Critical Theory in the American University: A Critical Issue, Part Two

This material depends on familiarity with  Part One. Please read that before proceeding here.

David Roediger is a White professor of African American studies at the University of Illinois. He is a leading voice in the White abolitionist movement, as it is called: “It is not merely that whiteness is oppressive and false,” he asserts, “it’s that whiteness is nothing but oppressive and false.”  As does Peter McClaren (see Part One), Roediger proposes that Whites become “race traitors.”13 He is best known for his book, Wages of Whiteness: Race and the Making of the American Working Class.14 In it, he draws on Marxist ideology and psychoanalysis to sketch the development of racism in the American White working class during the nineteenth century. The book is arguably legitimate academic scholarship. That said, it comes down to portraying Blacks as victims and painting White working people negatively as racists: that’s who they are. That is not the only defensible way to perceive either labor history or the White working class.

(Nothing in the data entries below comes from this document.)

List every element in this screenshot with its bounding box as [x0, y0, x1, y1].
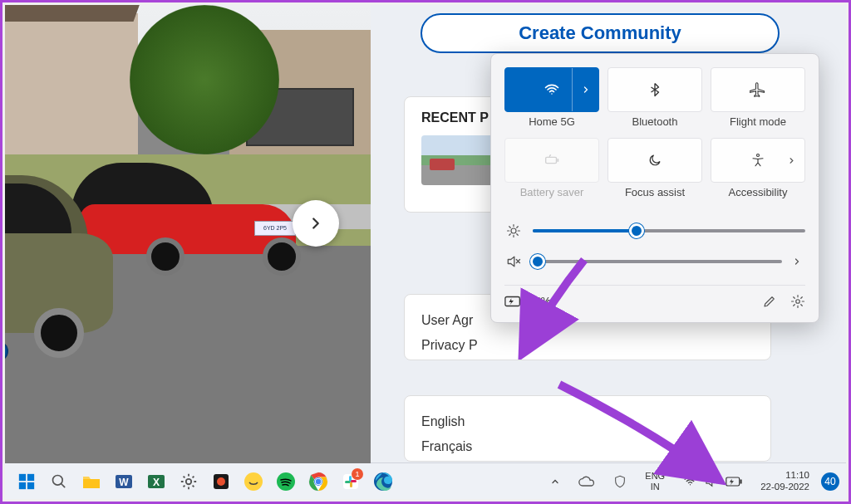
battery-status[interactable]: 95%	[504, 295, 551, 308]
svg-point-16	[186, 478, 191, 483]
clock-button[interactable]: 11:10 22-09-2022	[754, 467, 816, 497]
language-links-card: English Français	[404, 395, 771, 462]
onedrive-tray-icon[interactable]	[572, 472, 602, 491]
spotify-button[interactable]	[271, 467, 301, 497]
bluetooth-tile[interactable]	[608, 67, 702, 112]
chrome-button[interactable]	[303, 467, 333, 497]
post-thumbnail[interactable]	[421, 135, 496, 185]
search-icon	[51, 473, 67, 490]
accessibility-icon	[750, 153, 765, 168]
svg-rect-10	[27, 482, 34, 488]
folder-icon	[81, 473, 101, 490]
bluetooth-label: Bluetooth	[608, 115, 702, 128]
circle-icon	[243, 472, 263, 492]
svg-text:W: W	[119, 477, 129, 488]
excel-button[interactable]: X	[141, 467, 171, 497]
svg-rect-8	[27, 473, 34, 480]
shield-icon	[613, 474, 627, 489]
chevron-right-icon	[792, 257, 802, 267]
edit-quick-settings-button[interactable]	[762, 294, 777, 309]
svg-text:X: X	[153, 477, 160, 488]
security-tray-icon[interactable]	[607, 471, 633, 492]
edge-icon	[373, 472, 393, 492]
chevron-right-icon	[307, 214, 325, 232]
word-icon: W	[114, 472, 134, 492]
word-button[interactable]: W	[109, 467, 139, 497]
wifi-label: Home 5G	[504, 115, 599, 128]
square-icon	[211, 472, 231, 492]
edge-button[interactable]	[368, 467, 398, 497]
focus-assist-label: Focus assist	[608, 186, 702, 198]
accessibility-tile[interactable]	[711, 138, 805, 183]
focus-assist-tile[interactable]	[608, 138, 702, 183]
battery-charging-icon	[726, 476, 742, 487]
volume-output-button[interactable]	[792, 257, 805, 267]
windows-icon	[17, 472, 36, 491]
lang-line1: ENG	[645, 471, 665, 481]
accessibility-expand-button[interactable]	[778, 139, 804, 182]
battery-charging-icon	[504, 295, 523, 308]
svg-point-2	[757, 154, 760, 157]
flight-label: Flight mode	[711, 115, 805, 128]
system-tray-button[interactable]	[676, 471, 749, 492]
svg-rect-9	[19, 482, 26, 488]
carousel-next-button[interactable]	[293, 200, 339, 247]
battery-saver-label: Battery saver	[504, 186, 599, 198]
lang-english-link[interactable]: English	[421, 409, 754, 434]
app-dark-button[interactable]	[206, 467, 236, 497]
brightness-slider-row	[504, 223, 805, 238]
file-explorer-button[interactable]	[76, 467, 106, 497]
wifi-expand-button[interactable]	[572, 68, 598, 111]
clock-date: 22-09-2022	[760, 482, 809, 493]
svg-rect-1	[557, 159, 558, 162]
lang-francais-link[interactable]: Français	[421, 434, 754, 459]
excel-icon: X	[146, 472, 166, 492]
chevron-right-icon	[581, 85, 591, 95]
slack-button[interactable]: 1	[336, 467, 366, 497]
quick-settings-panel: Home 5G Bluetooth Flight mode	[490, 53, 819, 323]
svg-point-25	[316, 478, 321, 483]
svg-rect-29	[350, 482, 352, 487]
chevron-right-icon	[787, 156, 796, 165]
svg-rect-28	[345, 481, 351, 483]
settings-button[interactable]	[174, 467, 204, 497]
page-content: Create Community RECENT P User Agr Priva…	[371, 5, 846, 463]
search-button[interactable]	[44, 467, 74, 497]
volume-muted-icon[interactable]	[504, 253, 523, 270]
language-button[interactable]: ENG IN	[638, 467, 671, 494]
app-yellow-button[interactable]	[239, 467, 268, 497]
create-community-button[interactable]: Create Community	[421, 13, 780, 53]
svg-rect-30	[351, 480, 357, 482]
brightness-slider[interactable]	[533, 229, 805, 232]
all-settings-button[interactable]	[790, 294, 805, 309]
lang-line2: IN	[645, 482, 665, 492]
tray-overflow-button[interactable]	[544, 473, 567, 490]
cloud-icon	[578, 476, 595, 487]
gear-icon	[180, 472, 198, 491]
wifi-tile[interactable]	[504, 67, 599, 112]
notification-count-badge[interactable]: 40	[821, 472, 839, 491]
svg-rect-7	[19, 473, 26, 480]
svg-point-3	[511, 228, 516, 233]
start-button[interactable]	[12, 467, 42, 497]
chevron-up-icon	[550, 477, 560, 487]
pencil-icon	[762, 294, 777, 309]
svg-rect-5	[520, 299, 522, 304]
svg-rect-33	[740, 479, 742, 483]
moon-icon	[647, 153, 662, 168]
privacy-policy-link[interactable]: Privacy P	[421, 333, 754, 358]
wifi-icon	[544, 81, 560, 98]
battery-saver-icon	[543, 151, 561, 169]
volume-muted-icon	[704, 474, 719, 489]
accessibility-label: Accessibility	[711, 186, 805, 198]
volume-slider-row	[504, 253, 805, 270]
brightness-icon	[504, 223, 523, 238]
svg-rect-0	[546, 157, 557, 163]
gear-icon	[790, 294, 805, 309]
volume-slider[interactable]	[533, 260, 782, 263]
photo-carousel: 6YD 2P5	[5, 5, 371, 463]
flight-mode-tile[interactable]	[711, 67, 805, 112]
bluetooth-icon	[647, 82, 662, 97]
chrome-icon	[308, 472, 328, 492]
battery-percent: 95%	[528, 295, 551, 308]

If students only encounter this Roediger book, which is how it works in universities these days, they could well assume that this is the definitive take on White identity—overall, not just among working class Whites—and that what was true, or purported to be true, in the nineteenth century still prevails today. That is to say, that the problem in race relations is White racist animosity and feelings of superiority toward African Americans and desires to suppress or hurt them, which is the basic thrust of the Roediger book.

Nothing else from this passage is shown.